De laatste drie nummers zijn eigenlijk nét even te veel van het goede waardoor het album een tikkeltje langdradig wordt. ‘Somewhere Between Heaven and Hell’ is een beetje een guilty pleasure van me. Ik vind het op de een of andere manier wel een fijn refrein hebben al kan ik moeilijk beweren dat het echt een sterke song is, Simmons kan echt wel beter. Drummer Carr mag ook een nummer zingen en dat is ‘Little Caesar’ geworden, zijn enige leadzang op een regulier Kiss album. Hoewel het nummer niet veel om lijf heeft vind ik het een wel een wat ondergewaardeerde track. Carr heeft een meer dan prima stem en de mainriff is helemaal niet onaardig. Het is jammer dat hij niet nog wat meer nummers heeft gezongen voor de band want ik had best wel wat meer van zijn stem willen horen. ‘Boomerang’ heeft de ingrediënten om een gave ruige afsluiter te zijn maar heeft helaas hetzelfde probleem als ‘Prison of Love’, Simmons heeft het nummer wederom uitgewerkt. Ongelofelijk jammer, want Carr drumt lekker stevig en ook Kulick gaat helemaal los op gitaar. Het had zo’n vette stamper kunnen zijn maar nu slaat het nummer helemaal op niets.
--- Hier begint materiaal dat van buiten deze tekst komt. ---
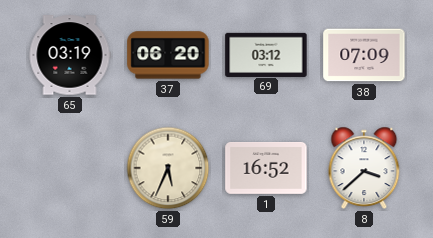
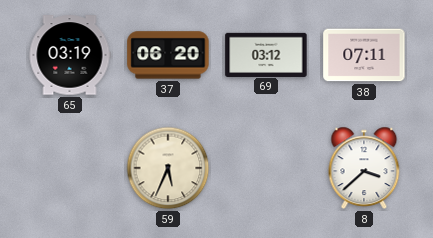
38: 07:09 -> 07:11
1: 16:52 -> none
Videoclip voor ‘Hide Your Heart’

Het is zeker niet allemaal goud wat er op ‘Hot in the Shade’ staat en het zijn eigenlijk gewoon té veel nummers voor een album. Maar man, ik word zo vrolijk van deze muziek dat het voor mij eigenlijk niet stuk kan en dat ik de mindere nummers voor lief neem. Het is een uur lang geen zorgen en lekker meeblèren. Heerlijk ook voor een warme zomerdag (in de schaduw). ‘Hot in the Shade’ is een wisselvallige plaat met enkele hoogte- en dieptepunten maar zal voor mij persoonlijk altijd iets bijzonders houden. Het is tenslotte wel je eerste kus…

***

Revenge (1992) 4*

In het begin van de jaren 90 begon de mainstream rock/metal steeds heavier te worden. Een genre als grunge kwam op met pioniers als Nirvana terwijl ook thrash metal bands als Metallica commerciële successen begonnen te boeken. Kiss bleef hierbij niet achter en begon zichzelf ook een ruigere sound en looks aan te meten. Met hulp van Bob Ezrin voor zowel de productie als voor diverse nummers is ‘Revenge’ een behoorlijk stevige plaat voor Kiss begrippen geworden. Het klinkt krachtig en een stuk tijdlozer dan zijn voorgangers.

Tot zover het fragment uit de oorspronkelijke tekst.